> [Extracted material]:

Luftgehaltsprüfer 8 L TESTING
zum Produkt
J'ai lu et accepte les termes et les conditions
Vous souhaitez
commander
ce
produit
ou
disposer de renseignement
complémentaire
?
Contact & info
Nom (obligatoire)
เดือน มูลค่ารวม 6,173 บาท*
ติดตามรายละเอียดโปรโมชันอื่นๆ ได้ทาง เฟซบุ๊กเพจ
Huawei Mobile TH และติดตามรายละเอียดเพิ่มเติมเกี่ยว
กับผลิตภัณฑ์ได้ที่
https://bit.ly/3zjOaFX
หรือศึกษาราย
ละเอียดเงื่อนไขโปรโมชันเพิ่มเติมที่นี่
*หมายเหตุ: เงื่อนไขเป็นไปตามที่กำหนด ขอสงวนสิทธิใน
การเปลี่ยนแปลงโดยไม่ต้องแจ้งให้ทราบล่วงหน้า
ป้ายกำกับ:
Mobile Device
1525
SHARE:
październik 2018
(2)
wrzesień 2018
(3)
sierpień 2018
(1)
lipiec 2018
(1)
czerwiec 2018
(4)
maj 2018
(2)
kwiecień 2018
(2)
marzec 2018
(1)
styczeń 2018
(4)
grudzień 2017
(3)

---

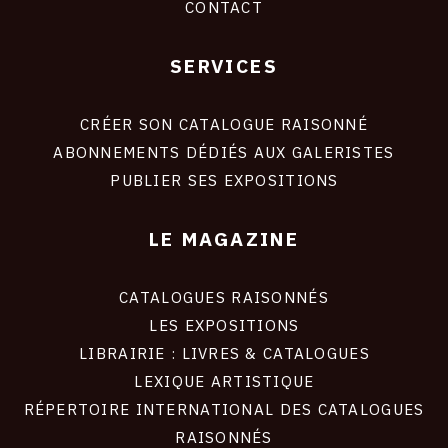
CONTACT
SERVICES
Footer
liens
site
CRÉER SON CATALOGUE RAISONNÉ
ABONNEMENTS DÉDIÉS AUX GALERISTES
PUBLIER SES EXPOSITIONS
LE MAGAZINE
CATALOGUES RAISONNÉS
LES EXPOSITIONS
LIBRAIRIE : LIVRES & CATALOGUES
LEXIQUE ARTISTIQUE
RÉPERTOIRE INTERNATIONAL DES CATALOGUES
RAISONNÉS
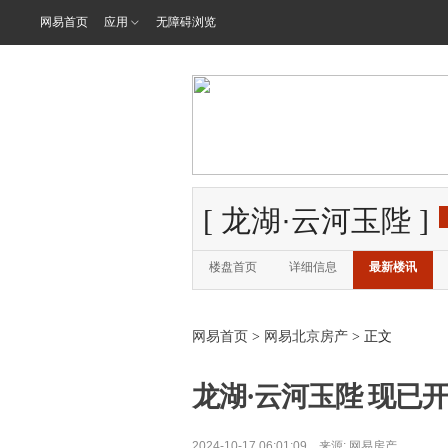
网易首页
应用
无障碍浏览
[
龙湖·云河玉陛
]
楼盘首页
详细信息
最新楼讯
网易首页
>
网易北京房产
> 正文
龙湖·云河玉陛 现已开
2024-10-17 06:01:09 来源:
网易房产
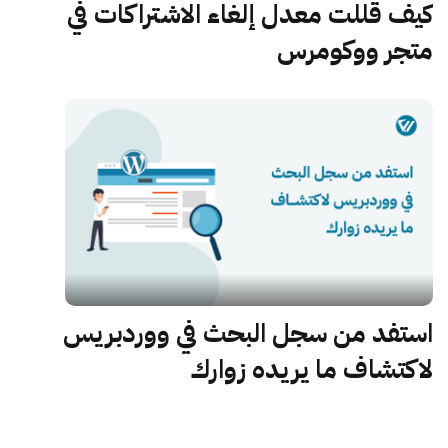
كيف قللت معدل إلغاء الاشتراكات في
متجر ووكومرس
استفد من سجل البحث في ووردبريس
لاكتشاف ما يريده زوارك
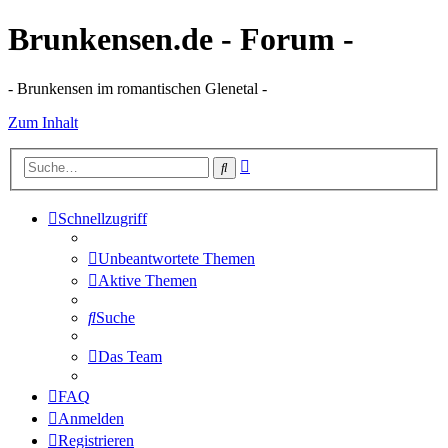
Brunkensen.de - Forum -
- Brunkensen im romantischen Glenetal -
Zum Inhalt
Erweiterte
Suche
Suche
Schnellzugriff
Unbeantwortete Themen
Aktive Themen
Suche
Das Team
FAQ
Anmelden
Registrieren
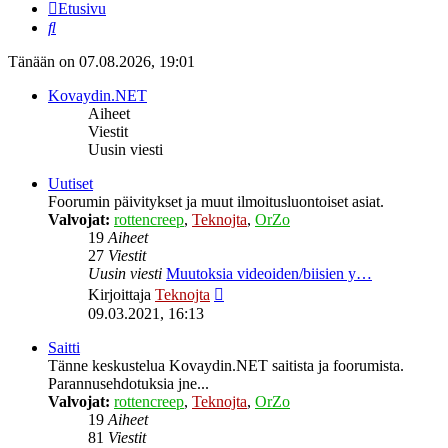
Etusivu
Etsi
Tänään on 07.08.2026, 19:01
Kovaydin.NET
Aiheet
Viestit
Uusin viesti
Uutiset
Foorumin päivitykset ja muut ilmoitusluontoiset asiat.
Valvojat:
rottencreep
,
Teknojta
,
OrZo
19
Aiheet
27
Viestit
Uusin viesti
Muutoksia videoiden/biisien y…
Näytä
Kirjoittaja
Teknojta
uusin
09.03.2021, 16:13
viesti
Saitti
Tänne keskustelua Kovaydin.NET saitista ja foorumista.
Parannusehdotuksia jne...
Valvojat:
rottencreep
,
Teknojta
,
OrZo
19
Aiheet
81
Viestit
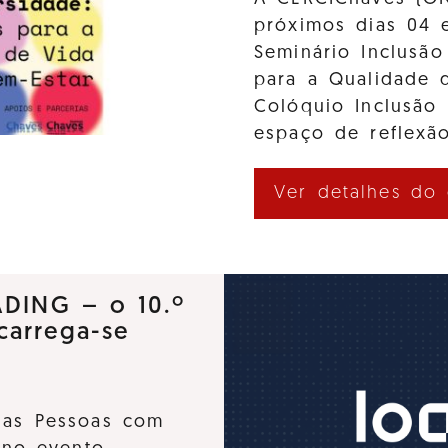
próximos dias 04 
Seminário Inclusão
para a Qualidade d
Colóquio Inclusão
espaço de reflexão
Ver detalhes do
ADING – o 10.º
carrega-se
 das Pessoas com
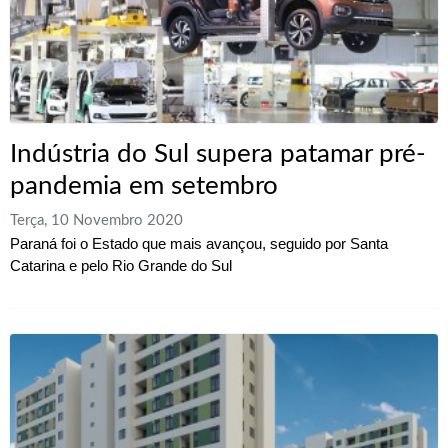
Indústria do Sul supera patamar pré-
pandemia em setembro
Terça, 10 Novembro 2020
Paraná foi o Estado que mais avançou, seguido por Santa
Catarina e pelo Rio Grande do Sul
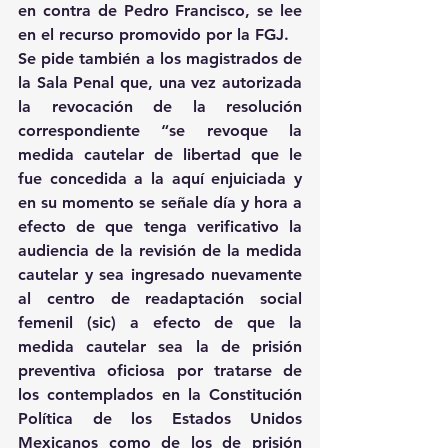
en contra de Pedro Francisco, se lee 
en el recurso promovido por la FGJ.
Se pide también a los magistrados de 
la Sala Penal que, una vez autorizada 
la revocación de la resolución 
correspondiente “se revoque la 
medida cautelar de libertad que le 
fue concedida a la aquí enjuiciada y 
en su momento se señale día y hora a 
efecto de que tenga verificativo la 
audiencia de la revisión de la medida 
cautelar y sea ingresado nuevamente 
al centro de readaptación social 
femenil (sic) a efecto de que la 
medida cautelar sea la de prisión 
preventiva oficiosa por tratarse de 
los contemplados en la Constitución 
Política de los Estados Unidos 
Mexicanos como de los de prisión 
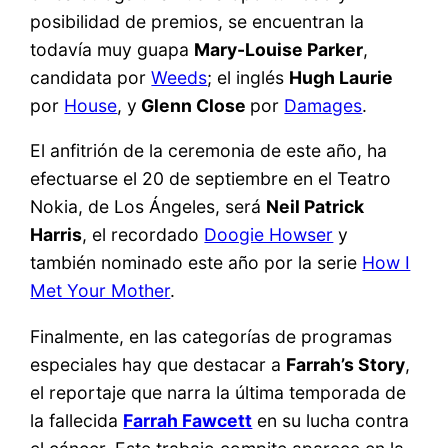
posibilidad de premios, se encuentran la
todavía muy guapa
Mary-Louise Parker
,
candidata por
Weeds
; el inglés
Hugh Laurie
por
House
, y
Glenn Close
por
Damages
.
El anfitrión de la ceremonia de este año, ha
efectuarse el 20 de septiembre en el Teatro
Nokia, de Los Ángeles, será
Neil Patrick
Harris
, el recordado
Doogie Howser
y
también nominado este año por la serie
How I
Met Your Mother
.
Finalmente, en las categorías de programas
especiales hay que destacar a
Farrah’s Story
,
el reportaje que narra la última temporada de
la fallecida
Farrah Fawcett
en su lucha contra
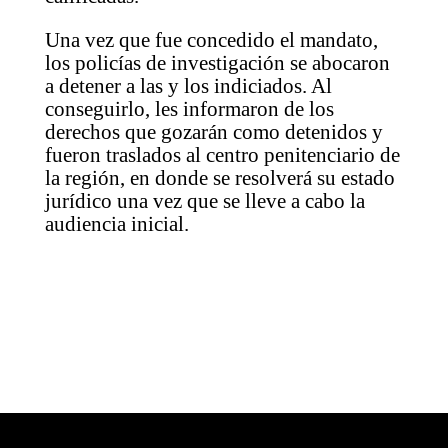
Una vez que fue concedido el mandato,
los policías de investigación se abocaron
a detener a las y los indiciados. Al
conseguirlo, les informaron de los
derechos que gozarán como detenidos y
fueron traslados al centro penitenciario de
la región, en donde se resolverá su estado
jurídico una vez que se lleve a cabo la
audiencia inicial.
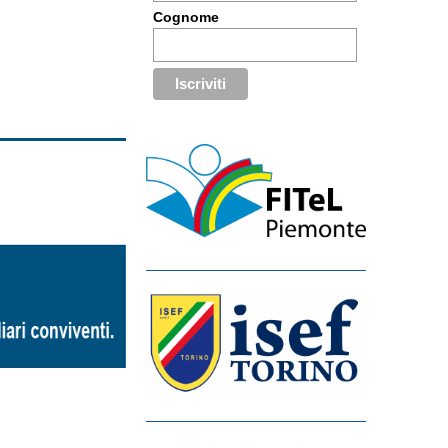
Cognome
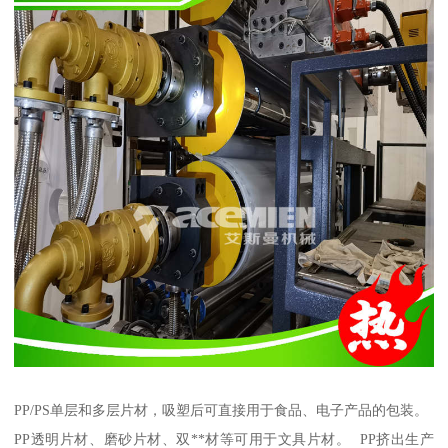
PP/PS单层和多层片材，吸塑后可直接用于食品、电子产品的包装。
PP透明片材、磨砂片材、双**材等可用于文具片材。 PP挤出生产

* * *

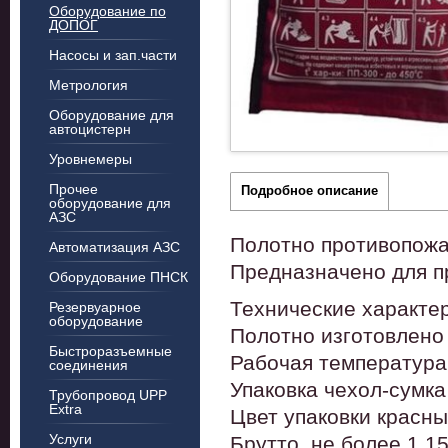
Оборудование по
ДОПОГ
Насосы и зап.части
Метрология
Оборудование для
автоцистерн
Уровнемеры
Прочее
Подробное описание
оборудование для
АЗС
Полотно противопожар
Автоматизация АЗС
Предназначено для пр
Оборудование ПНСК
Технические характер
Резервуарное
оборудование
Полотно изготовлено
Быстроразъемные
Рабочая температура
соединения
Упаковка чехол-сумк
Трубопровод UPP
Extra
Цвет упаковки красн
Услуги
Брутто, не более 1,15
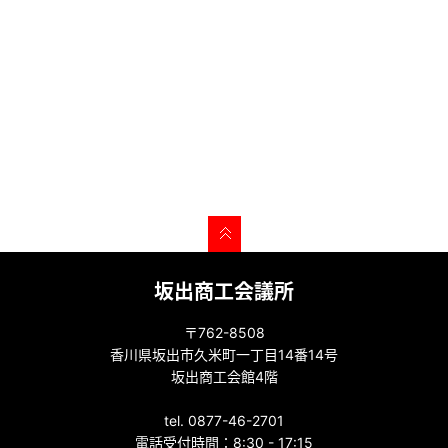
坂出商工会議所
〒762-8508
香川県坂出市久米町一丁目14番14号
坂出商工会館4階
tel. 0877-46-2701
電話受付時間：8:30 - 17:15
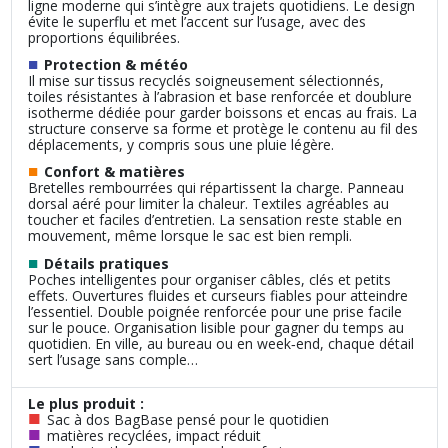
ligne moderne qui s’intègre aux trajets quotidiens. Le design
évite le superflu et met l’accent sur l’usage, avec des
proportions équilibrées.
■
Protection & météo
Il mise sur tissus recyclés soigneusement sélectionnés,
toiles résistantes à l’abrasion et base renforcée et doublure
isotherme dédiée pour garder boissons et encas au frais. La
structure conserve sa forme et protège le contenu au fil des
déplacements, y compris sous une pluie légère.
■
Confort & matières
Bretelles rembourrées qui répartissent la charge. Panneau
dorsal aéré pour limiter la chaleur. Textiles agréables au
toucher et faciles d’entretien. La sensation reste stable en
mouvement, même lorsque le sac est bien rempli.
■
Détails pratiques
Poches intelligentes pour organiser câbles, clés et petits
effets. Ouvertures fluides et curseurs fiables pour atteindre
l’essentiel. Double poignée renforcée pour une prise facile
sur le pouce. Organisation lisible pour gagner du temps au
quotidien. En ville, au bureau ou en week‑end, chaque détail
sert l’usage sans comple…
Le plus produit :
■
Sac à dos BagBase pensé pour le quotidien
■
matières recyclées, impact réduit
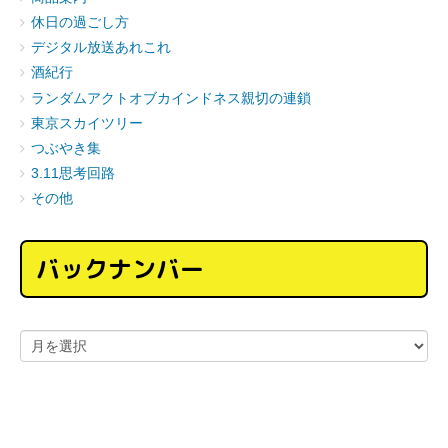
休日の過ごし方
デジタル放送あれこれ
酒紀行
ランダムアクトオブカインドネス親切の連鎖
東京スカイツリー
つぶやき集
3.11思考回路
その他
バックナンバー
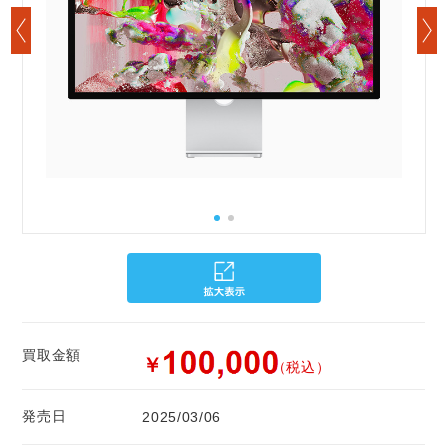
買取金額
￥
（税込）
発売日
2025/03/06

> [Work to be completed]: Precisely those lines above that run from the line with "Ver detalhes do" up to and including the line with "los contemplados en la Constitución" are to be set down, with the pictures omitted.

> [Answer to this task]:
Ver detalhes do
ADING – o 10.º
carrega-se
 das Pessoas com
Indústria do Sul supera patamar pré-
pandemia em setembro
Terça, 10 Novembro 2020
Paraná foi o Estado que mais avançou, seguido por Santa
Catarina e pelo Rio Grande do Sul
en contra de Pedro Francisco, se lee 
en el recurso promovido por la FGJ.
Se pide también a los magistrados de 
la Sala Penal que, una vez autorizada 
la revocación de la resolución 
correspondiente “se revoque la 
medida cautelar de libertad que le 
fue concedida a la aquí enjuiciada y 
en su momento se señale día y hora a 
efecto de que tenga verificativo la 
audiencia de la revisión de la medida 
cautelar y sea ingresado nuevamente 
al centro de readaptación social 
femenil (sic) a efecto de que la 
medida cautelar sea la de prisión 
preventiva oficiosa por tratarse de 
los contemplados en la Constitución 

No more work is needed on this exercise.